Saved data entries:
=====

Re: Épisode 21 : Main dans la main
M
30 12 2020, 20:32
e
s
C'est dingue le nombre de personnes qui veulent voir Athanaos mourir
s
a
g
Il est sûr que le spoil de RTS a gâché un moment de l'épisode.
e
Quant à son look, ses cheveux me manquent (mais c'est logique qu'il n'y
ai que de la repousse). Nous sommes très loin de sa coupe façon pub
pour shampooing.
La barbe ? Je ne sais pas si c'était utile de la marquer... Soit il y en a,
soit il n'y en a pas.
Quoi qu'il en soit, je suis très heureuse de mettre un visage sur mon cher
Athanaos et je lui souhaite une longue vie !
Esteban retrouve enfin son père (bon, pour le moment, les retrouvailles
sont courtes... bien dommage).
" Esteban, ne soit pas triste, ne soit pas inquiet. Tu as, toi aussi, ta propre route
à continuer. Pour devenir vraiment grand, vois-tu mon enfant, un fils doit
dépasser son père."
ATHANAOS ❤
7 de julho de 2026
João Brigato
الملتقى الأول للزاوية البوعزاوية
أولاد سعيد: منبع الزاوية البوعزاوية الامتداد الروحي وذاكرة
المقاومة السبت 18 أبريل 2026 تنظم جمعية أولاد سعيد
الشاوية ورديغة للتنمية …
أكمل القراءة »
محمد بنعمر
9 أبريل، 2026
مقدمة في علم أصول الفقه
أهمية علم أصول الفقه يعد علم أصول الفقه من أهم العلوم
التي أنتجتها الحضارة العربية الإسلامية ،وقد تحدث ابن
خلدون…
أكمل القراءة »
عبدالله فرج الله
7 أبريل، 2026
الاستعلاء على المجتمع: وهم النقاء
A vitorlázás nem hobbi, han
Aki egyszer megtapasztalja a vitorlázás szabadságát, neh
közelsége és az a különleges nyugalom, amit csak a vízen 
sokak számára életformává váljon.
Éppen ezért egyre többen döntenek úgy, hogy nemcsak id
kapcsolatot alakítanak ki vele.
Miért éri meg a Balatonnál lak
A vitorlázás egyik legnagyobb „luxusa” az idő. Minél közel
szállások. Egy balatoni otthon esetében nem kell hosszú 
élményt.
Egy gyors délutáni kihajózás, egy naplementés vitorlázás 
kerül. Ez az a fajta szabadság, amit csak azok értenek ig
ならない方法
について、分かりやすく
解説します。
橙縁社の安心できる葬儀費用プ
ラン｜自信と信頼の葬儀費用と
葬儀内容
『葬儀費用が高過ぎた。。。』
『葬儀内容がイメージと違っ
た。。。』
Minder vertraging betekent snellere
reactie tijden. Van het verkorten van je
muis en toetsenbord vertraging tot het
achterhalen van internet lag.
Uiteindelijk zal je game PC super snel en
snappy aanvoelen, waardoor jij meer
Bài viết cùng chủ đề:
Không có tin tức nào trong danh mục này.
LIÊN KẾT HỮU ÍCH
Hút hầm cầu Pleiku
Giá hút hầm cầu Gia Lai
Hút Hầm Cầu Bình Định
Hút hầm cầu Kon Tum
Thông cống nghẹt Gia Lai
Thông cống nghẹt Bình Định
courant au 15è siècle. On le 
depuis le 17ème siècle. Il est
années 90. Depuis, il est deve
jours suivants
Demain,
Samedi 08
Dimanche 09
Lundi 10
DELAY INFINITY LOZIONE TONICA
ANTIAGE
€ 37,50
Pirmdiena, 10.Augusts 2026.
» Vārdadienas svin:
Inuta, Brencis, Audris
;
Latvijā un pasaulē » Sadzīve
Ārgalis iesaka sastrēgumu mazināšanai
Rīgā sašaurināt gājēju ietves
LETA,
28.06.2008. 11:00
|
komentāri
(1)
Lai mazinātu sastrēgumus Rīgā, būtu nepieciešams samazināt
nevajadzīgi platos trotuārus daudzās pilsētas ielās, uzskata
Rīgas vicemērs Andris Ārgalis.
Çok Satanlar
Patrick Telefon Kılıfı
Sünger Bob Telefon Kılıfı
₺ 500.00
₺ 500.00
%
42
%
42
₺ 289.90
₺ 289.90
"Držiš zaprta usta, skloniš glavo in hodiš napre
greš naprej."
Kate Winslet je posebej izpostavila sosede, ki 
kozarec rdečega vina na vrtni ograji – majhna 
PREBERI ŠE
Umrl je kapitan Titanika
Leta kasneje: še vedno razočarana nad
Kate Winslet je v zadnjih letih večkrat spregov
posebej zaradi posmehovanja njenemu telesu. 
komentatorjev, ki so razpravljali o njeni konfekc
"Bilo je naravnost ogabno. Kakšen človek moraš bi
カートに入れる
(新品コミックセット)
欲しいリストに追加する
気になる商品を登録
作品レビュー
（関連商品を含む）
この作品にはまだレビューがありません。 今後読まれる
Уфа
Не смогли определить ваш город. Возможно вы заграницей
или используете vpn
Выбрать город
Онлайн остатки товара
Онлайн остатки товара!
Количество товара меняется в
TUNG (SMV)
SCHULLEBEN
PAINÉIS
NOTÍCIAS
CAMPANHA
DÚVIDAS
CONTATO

=====

» Task to complete:
The lines to retype run from the start of the entries through the line containing "Athanaos et je lui souhaite une longue vie !"; reproduce them exactly and add nothing.

» Expected answer:
Re: Épisode 21 : Main dans la main
M
30 12 2020, 20:32
e
s
C'est dingue le nombre de personnes qui veulent voir Athanaos mourir
s
a
g
Il est sûr que le spoil de RTS a gâché un moment de l'épisode.
e
Quant à son look, ses cheveux me manquent (mais c'est logique qu'il n'y
ai que de la repousse). Nous sommes très loin de sa coupe façon pub
pour shampooing.
La barbe ? Je ne sais pas si c'était utile de la marquer... Soit il y en a,
soit il n'y en a pas.
Quoi qu'il en soit, je suis très heureuse de mettre un visage sur mon cher
Athanaos et je lui souhaite une longue vie !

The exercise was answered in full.